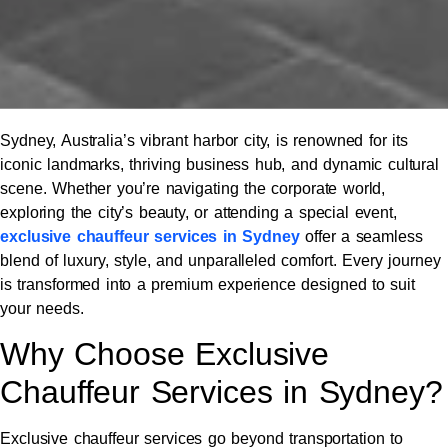
Sydney, Australia’s vibrant harbor city, is renowned for its
iconic landmarks, thriving business hub, and dynamic cultural
scene. Whether you’re navigating the corporate world,
exploring the city’s beauty, or attending a special event,
exclusive chauffeur services in Sydney
offer a seamless
blend of luxury, style, and unparalleled comfort. Every journey
is transformed into a premium experience designed to suit
your needs.
Why Choose Exclusive
Chauffeur Services in Sydney?
Exclusive chauffeur services go beyond transportation to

==================================================

**YOUR ASSIGNMENT:**
Retype the lines beginning at the one containing "scene. Whether you’re" and ending at the final line of the material, both included.

**OUTPUT BELOW:**
scene. Whether you’re navigating the corporate world,
exploring the city’s beauty, or attending a special event,
exclusive chauffeur services in Sydney
offer a seamless
blend of luxury, style, and unparalleled comfort. Every journey
is transformed into a premium experience designed to suit
your needs.
Why Choose Exclusive
Chauffeur Services in Sydney?
Exclusive chauffeur services go beyond transportation to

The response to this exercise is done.